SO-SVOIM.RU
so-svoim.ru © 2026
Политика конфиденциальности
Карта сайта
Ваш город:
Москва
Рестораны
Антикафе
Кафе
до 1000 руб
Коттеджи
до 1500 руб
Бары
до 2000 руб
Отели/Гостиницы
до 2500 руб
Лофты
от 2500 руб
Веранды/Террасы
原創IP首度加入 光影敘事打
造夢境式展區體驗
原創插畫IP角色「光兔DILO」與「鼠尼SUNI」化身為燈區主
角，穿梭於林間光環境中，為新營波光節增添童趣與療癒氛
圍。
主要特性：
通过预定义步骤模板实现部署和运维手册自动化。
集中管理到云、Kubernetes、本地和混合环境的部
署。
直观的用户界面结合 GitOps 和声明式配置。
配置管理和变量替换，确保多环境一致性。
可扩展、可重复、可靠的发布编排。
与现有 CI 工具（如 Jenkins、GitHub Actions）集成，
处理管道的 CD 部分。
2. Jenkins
- - - -
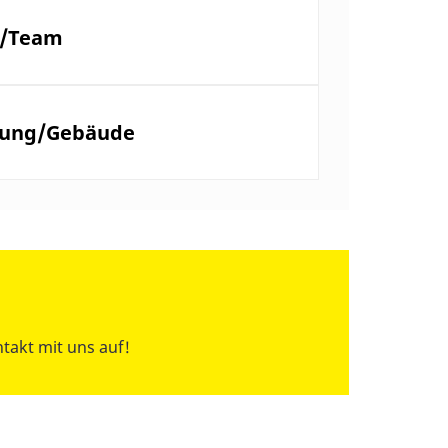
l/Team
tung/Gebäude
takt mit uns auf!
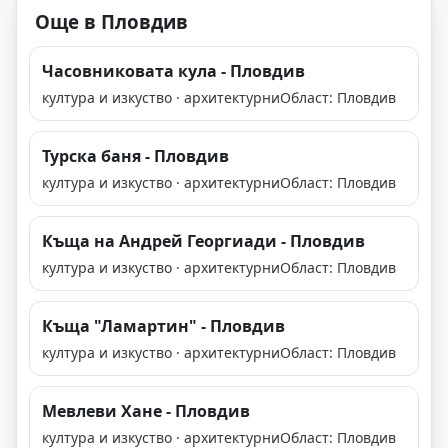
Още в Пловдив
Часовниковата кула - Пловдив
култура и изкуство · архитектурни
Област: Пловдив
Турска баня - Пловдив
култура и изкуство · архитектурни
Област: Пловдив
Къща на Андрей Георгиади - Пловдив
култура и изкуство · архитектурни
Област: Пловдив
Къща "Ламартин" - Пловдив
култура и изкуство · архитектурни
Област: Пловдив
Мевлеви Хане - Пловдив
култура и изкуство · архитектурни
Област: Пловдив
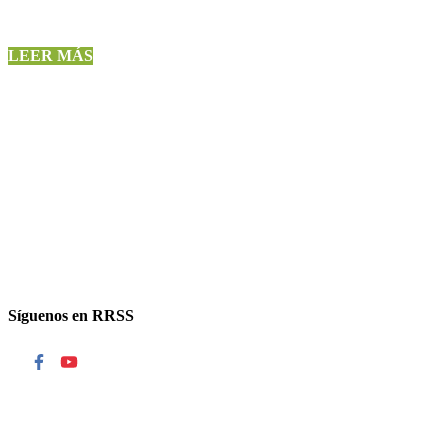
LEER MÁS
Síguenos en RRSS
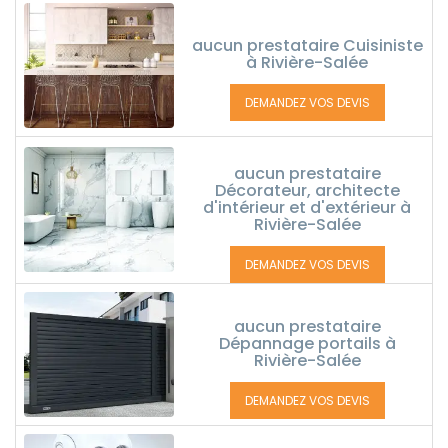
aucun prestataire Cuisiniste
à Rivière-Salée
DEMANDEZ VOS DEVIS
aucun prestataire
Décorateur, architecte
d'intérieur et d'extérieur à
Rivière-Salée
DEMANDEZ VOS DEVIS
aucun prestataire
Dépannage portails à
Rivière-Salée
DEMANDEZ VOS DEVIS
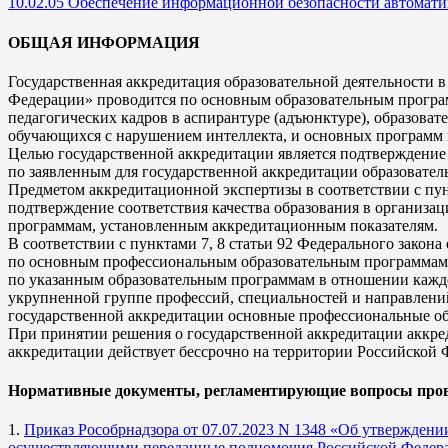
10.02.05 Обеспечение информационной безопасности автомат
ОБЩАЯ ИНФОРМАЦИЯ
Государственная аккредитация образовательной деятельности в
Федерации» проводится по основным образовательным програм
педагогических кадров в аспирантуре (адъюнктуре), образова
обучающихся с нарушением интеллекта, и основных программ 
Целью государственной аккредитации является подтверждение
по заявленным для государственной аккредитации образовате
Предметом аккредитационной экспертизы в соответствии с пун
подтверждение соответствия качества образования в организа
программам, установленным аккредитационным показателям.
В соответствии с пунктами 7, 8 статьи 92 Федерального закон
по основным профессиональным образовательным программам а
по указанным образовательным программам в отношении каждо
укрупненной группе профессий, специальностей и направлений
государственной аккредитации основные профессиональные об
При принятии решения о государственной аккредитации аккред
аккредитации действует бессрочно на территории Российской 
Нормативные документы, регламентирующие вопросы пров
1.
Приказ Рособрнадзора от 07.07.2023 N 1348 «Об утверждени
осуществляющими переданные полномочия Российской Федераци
- - - -
▸ What you have to do: Answer with a single number: the count of lines in the entries that hold the word "образовательным".

▸ Your response: 3